U4 is probably another linear voltage regulator. It could be they are running the PIC at 3.3 Volts. You can trace that wire on the circuit board, but not really relevant here.
There's a whole bunch of vias around U4 and U7. But it seems like the PC board layout guy/gal forgot to put a polygon fill to tie the heat tab of U4 and U7 to those vias. Duh.
In Closing
So basically, that is how you reverse-engineer someone's work. You compare each small section to circuits you've seen before, find the IC datasheets, make some hypothesis, and then test the hypothesis by tracing out and "Ohming out" the connects to match your hypothesis.
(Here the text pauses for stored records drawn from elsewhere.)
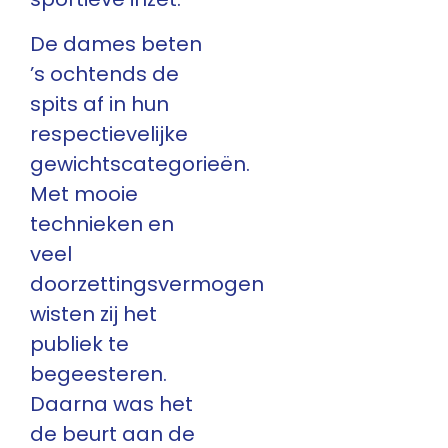
De dames beten
’s ochtends de
spits af in hun
respectievelijke
gewichtscategorieën.
Met mooie
technieken en
veel
doorzettingsvermogen
wisten zij het
publiek te
begeesteren.
Daarna was het
de beurt aan de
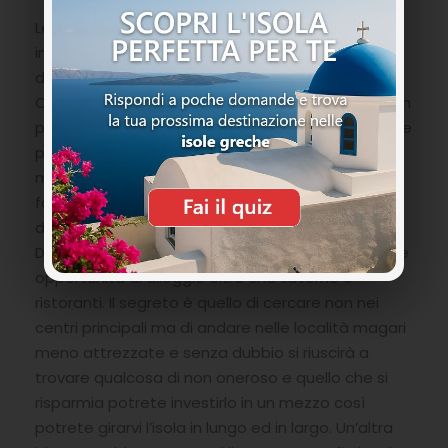
Le Cicladi sono senza dubbio quelle più trafficate
in quanto conosciutissime in tutto il mondo e
decisamente meglio vendute. Trovare un’isola
Cicladica economica è come cercare un ago in un
pagliaio ormai, tutte sono stra sfruttate e sempre
piene soprattutto nel periodo estivo quando la
maggior parte delle persone ha la possibilità di
fare le vacanze. Tra le più blasonate possiamo
dire che quella meno cara senza dubbio è Naxos.
Date le sue dimensioni, riesce ad offrire numerose
opportunità di alloggio oltre che taverne e
ristoranti. Il segreto è quello di cercare non nei
centri principali ma di andare nelle località magari
meno attrezzate e senza dubbio si riuscirà a
trovare qualcosa di non oneroso e quello che si
risparmia potrete investirlo in un mezzo così
potrete girarvi l’isola in lungo ed in largo. Un’altra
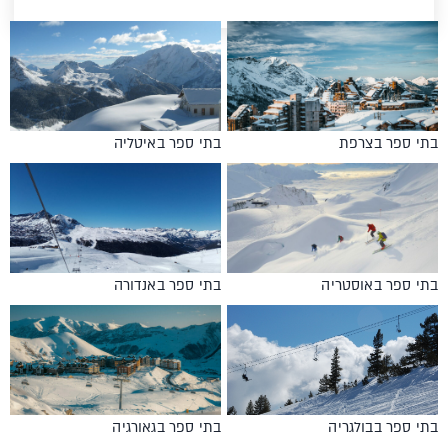
בתי ספר בצרפת
בתי ספר באיטליה
בתי ספר באוסטריה
בתי ספר באנדורה
בתי ספר בבולגריה
בתי ספר בגאורגיה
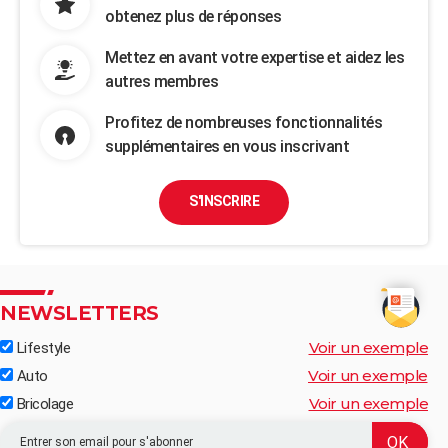
obtenez plus de réponses
Mettez en avant votre expertise et aidez les
autres membres
Profitez de nombreuses fonctionnalités
supplémentaires en vous inscrivant
S'INSCRIRE
NEWSLETTERS
Voir un exemple
Lifestyle
Voir un exemple
Auto
Voir un exemple
Bricolage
Update/correct the hypothesis if the data doesn't agree with it, and repeat.
And you don't need to reverse-engineer the entire thing; just the parts you need: the power rails and RS422 signaling pairs. Hope that helps and good luck!
Edit: P.S. The power stuff is actually not that hard. What will be harder is reverse-engineering the data protocol. Without a working set to "sniff" data from or source code to figure out how it talks to the board or a protocol specification, you won't know how to "talk" to the board unless you can read out the PIC code (if not protected) and disassemble it (very advanced stuff).